(TRY IT) Please copy out every line in the records below that includes the word "official".

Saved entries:
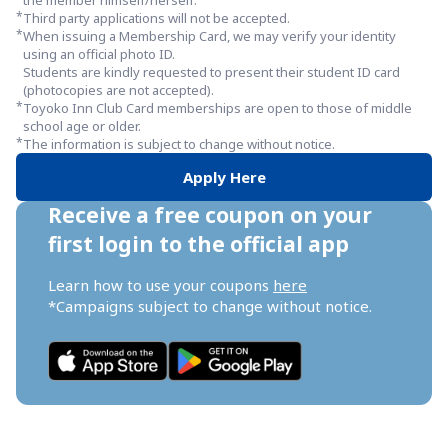
the member himself/herself.
*
Third party applications will not be accepted.
*
When issuing a Membership Card, we may verify your identity 
using an official photo ID.

Students are kindly requested to present their student ID card 
(photocopies are not accepted).
*
Toyoko Inn Club Card memberships are open to those of middle 
school age or older.
*
The information is subject to change without notice.
Apply Here
Receive a free coupon on your 
first login to the official app
Learn how to use your coupons 
here
*Campaigns subject to change without notice.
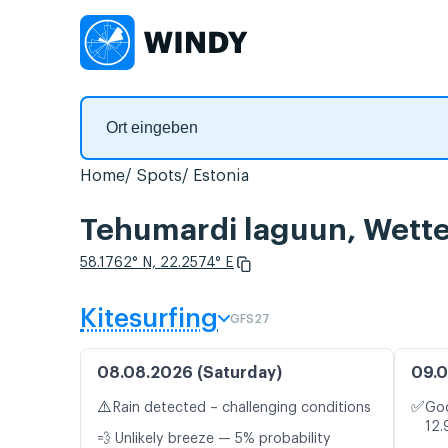
Home
Spots
Estonia
Tehumardi laguun, Wette
58.1762° N, 22.2574° E
Kitesurfing
GFS27
08.08.2026 (Saturday)
09.0
⚠️
✅
Rain detected – challenging conditions
Goo
12.
💨 Unlikely breeze — 5% probability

(SOLUTION BELOW)
using an official photo ID.
first login to the official app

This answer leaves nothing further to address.